Jede Woche beantwortet ein Oberbayer Fragen rund um seine Heimat.

Maria Liegl, 57 Jahre alt, ist gebürtige Nußdorferin. Sie liebt ihr Dorf am Inn und gerät richtig ins Schwärmen, wenn sie von ihrer Heimat erzählt.

-Frau Liegl, was ist der schönste Fleck in Nußdorf am Inn?

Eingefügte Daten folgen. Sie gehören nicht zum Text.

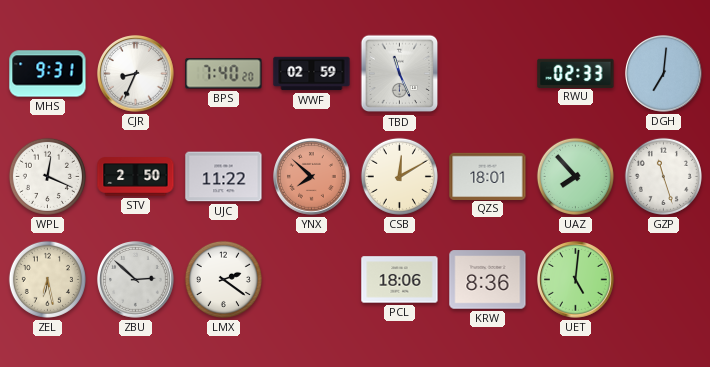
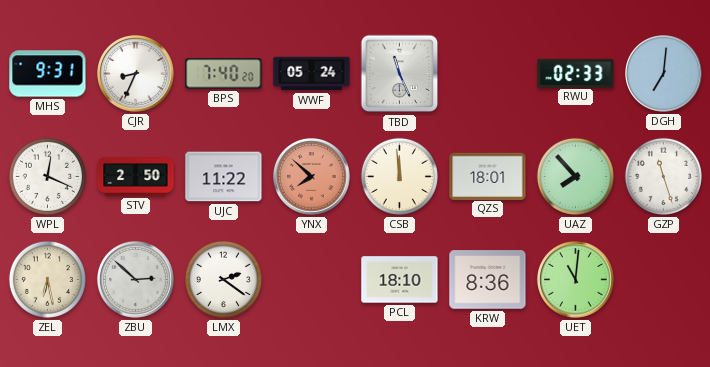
WWF: 02:59 -> 05:24
CSB: 12:10 -> 11:59
PCL: 18:06 -> 18:10
UET: 5:01 -> 11:01
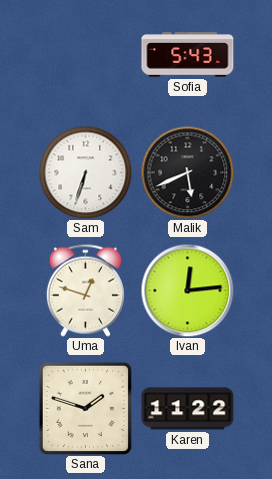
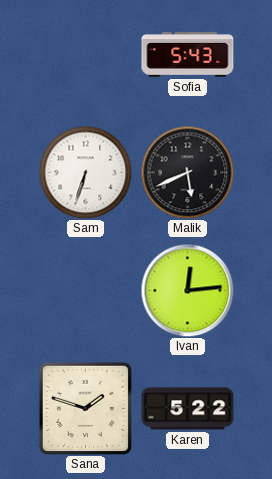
Uma: 12:48 -> none
Karen: 11:22 -> 5:22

Der Dorfweiher. Der ist wirklich mitten im Dorf, im Sommer schwimmen da die Enten. Es ist Idylle pur! Man hat einen herrlichen Ausblick auf den Heuberg. Es gibt auch einen Tisch, an dem man Brotzeit machen kann. Dazu empfehle ich, von unserer Kaffeerösterei am Weiher Kaffee und Kuchen mitzunehmen.

-Was macht Nußdorf sonst noch lebenswert?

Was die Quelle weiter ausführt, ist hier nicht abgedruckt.